Entrepreneur and multi-millionaire, Peter Gbedemah discusses the top five things to consider when launching a telecoms business in Africa.
Africa is one of the most attractive places in the world to do business. Sub Saharan Africa, in particular, is fast becoming a start-up hot-spot: the region’s big players – South Africa, Kenya, and Nigeria – are among the fastest-growing economies in the world. This growth represents a unique opportunity for telecoms providers looking for markets where there is an increasing appetite for affordable connectivity and over-the-top services. These include the likes of WhatsApp and Netflix, where content is streamed directly through the Internet, bypassing traditional distributors like cable, broadcast and satellite TV. With 456 million users of mobile services by the end of 2018, burgeoning telecoms start-ups should strongly consider Africa.
However, in a continent where the existing digital divide is so vast, several key factors must be taken into consideration before launching a telecoms business.
Be thorough and innovative when seeking investment
Securing venture capital funding for an African enterprise can be difficult.

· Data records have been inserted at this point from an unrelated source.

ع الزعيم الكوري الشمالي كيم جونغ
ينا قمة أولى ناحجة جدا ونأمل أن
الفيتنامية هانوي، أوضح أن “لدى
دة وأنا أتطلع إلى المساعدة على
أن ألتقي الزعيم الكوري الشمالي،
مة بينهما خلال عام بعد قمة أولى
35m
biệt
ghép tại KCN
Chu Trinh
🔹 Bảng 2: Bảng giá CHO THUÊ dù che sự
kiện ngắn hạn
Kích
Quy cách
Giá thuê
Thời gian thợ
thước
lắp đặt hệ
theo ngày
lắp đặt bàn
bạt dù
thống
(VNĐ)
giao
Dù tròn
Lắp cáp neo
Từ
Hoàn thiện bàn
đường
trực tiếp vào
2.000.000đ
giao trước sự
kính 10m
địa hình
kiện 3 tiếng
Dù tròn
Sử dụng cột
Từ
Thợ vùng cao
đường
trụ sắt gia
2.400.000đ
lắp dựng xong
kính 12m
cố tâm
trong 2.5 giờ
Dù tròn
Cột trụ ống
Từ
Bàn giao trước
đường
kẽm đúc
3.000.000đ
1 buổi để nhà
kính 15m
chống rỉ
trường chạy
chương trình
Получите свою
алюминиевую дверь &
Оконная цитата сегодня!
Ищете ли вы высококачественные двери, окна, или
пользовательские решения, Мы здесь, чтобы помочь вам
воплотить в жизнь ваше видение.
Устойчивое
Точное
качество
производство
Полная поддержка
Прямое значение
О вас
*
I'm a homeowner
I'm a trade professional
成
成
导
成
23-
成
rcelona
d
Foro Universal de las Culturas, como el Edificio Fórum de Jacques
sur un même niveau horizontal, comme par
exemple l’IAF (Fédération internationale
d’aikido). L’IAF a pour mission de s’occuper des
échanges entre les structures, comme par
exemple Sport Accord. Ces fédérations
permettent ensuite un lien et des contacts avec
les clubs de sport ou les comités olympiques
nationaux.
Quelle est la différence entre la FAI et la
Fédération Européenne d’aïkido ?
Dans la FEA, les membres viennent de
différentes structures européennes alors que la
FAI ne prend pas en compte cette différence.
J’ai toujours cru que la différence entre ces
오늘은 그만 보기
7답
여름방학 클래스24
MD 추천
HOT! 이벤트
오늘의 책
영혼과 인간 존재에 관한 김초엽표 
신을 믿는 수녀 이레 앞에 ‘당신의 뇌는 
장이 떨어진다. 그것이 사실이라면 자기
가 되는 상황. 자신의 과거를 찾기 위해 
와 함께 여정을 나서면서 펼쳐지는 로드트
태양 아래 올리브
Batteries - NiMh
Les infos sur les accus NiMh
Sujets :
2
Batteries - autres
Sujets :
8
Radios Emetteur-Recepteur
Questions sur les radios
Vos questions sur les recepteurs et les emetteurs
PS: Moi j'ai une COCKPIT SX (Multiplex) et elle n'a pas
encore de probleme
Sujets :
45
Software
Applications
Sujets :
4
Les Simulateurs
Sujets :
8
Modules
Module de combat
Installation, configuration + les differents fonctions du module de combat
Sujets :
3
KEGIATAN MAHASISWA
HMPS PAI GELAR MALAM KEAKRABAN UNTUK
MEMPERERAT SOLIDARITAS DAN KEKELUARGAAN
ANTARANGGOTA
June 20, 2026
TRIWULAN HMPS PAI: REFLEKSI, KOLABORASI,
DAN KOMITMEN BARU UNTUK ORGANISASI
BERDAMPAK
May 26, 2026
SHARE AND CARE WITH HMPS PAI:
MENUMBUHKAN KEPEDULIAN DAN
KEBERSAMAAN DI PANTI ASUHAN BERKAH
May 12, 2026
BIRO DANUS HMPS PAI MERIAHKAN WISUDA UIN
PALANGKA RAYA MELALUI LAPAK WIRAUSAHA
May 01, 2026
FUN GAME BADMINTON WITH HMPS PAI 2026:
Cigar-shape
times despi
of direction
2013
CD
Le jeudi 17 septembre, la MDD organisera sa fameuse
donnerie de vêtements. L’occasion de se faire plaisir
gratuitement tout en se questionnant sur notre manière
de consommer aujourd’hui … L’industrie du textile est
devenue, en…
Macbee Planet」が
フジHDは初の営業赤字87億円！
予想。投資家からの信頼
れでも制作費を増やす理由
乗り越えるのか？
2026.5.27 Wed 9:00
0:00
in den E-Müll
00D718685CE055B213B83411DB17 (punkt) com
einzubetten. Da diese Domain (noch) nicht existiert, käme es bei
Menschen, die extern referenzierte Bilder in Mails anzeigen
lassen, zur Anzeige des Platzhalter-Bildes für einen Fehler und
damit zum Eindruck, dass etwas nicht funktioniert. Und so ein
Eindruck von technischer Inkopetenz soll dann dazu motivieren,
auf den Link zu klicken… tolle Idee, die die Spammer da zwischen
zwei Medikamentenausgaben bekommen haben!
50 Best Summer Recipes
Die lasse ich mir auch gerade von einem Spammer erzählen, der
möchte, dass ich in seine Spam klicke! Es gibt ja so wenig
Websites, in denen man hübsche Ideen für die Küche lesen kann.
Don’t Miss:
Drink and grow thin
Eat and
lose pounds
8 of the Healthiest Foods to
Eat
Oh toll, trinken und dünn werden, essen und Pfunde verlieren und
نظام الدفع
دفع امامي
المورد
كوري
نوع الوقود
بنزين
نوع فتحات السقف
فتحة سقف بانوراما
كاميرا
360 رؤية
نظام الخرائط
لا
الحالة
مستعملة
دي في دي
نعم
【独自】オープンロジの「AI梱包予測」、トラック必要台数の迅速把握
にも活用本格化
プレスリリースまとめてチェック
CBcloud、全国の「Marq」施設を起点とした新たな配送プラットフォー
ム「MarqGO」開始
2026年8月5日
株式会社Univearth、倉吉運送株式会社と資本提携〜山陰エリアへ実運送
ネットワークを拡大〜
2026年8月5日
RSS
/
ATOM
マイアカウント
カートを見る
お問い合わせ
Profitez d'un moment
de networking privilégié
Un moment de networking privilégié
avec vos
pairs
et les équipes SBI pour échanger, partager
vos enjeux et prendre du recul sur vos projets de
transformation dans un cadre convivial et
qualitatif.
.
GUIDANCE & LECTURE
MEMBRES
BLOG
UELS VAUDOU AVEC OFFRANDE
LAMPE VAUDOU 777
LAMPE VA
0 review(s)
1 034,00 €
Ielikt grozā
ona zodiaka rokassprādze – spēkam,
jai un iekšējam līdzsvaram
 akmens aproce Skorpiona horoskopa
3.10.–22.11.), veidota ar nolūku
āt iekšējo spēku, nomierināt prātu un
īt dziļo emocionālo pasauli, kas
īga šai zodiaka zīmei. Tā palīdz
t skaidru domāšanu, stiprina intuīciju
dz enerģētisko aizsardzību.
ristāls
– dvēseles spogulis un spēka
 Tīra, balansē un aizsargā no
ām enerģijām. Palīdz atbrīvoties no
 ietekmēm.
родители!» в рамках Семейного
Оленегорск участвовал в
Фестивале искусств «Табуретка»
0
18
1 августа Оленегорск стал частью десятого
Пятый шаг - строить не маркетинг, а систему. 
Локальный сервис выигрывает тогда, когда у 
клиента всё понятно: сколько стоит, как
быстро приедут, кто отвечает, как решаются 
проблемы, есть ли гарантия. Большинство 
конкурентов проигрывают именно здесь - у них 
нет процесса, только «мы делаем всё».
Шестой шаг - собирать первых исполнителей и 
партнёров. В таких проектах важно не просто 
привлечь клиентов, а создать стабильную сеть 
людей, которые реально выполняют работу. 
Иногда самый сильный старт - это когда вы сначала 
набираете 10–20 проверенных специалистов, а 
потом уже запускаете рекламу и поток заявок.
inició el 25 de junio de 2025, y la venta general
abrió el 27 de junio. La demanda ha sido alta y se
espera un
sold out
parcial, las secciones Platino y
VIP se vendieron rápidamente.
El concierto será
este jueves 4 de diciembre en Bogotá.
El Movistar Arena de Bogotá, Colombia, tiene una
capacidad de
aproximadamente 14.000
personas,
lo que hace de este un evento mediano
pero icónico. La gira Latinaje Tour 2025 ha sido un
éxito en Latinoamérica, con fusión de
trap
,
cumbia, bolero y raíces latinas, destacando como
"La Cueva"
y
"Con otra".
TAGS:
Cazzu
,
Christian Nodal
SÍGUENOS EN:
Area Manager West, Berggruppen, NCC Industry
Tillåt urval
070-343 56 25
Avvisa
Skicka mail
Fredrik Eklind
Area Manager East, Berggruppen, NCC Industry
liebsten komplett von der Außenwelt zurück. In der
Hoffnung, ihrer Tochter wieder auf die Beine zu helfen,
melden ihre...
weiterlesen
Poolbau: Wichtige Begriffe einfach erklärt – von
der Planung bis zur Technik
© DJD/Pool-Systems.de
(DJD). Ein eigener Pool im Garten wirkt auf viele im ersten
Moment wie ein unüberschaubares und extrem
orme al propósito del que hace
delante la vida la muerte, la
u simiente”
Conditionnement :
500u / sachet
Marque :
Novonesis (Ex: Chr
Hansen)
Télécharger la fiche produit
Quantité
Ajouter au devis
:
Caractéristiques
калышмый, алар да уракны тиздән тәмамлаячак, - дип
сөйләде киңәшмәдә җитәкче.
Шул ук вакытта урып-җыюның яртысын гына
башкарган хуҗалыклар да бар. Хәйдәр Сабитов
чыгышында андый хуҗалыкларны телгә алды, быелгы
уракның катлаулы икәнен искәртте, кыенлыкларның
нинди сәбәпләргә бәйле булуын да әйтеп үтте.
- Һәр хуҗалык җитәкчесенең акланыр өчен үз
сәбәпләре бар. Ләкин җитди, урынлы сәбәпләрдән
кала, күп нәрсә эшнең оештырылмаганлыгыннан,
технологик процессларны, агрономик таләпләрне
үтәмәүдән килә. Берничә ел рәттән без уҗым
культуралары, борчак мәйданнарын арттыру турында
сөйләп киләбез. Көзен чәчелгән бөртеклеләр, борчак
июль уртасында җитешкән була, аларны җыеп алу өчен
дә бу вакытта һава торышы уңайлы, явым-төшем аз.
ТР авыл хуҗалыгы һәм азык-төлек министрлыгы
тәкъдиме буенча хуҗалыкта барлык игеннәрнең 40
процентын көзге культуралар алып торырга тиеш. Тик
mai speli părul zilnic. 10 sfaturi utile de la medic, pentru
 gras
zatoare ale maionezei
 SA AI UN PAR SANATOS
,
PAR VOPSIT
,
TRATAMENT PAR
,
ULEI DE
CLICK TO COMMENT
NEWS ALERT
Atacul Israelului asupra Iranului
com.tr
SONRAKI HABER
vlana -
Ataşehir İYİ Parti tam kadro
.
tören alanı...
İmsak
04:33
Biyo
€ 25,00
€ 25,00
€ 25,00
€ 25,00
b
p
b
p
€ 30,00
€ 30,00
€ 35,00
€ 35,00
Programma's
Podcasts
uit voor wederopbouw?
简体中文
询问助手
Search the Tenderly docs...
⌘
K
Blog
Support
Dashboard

Encouraging investors to take the plunge into an emerging market, rather than sticking to the likes of Western Europe and the United States, requires a robust business plan that’s extremely well thought-through.
A clear company mission, the well-researched potential for demand, a thorough supply-chain framework and a risk audit covering political, economic and environmental factors will be key in wooing wary investors.
It seems many budding entrepreneurs have taken this advice on board, given a four-fold increase in total funding received for African start-ups in 2018. As the continent’s main players, Nigeria, South Africa, and Kenya’s sophisticated tech ecosystems are a natural draw for any new business. However, other African destinations, such as Accra in Ghana, are emerging as viable destinations for funding. These may have lower overheads and so the amount of funding needed from an angel investor will be lower; alternatively, there may be less competition for investment, making the pitch easier.
Embrace technological change
Africa’s number of smartphone connections is forecast to double from 315 million in 2015 to 636 million in 2022. Taking advantage of the continent’s rapid digital transformation has never been more important for the next generation of entrepreneurs.
Technology is driving change in Africa and the telecom sector is predicted to thrive. More than half a billion people across the continent are now subscribed to a mobile network. This means communities are connected to one another, as well as having access to a range of services – from wider healthcare and financial services for big corporations to micro-insurance where rural farmers are able to protect their crops against poor weather conditions.
Harnessing innovative uses of technology is imperative in order to stay ahead of competitors and provide customers with the most efficient service possible.
When Gateway Communications was first launched in Africa, nobody had deployed voice-over IP as a means of communications delivery. It was seen as untested and unreliable, but embracing this technological evolution allowed us to roll out services which had a tremendous impact on the lives of people living on the continent and allowed them to communicate remotely for the first time.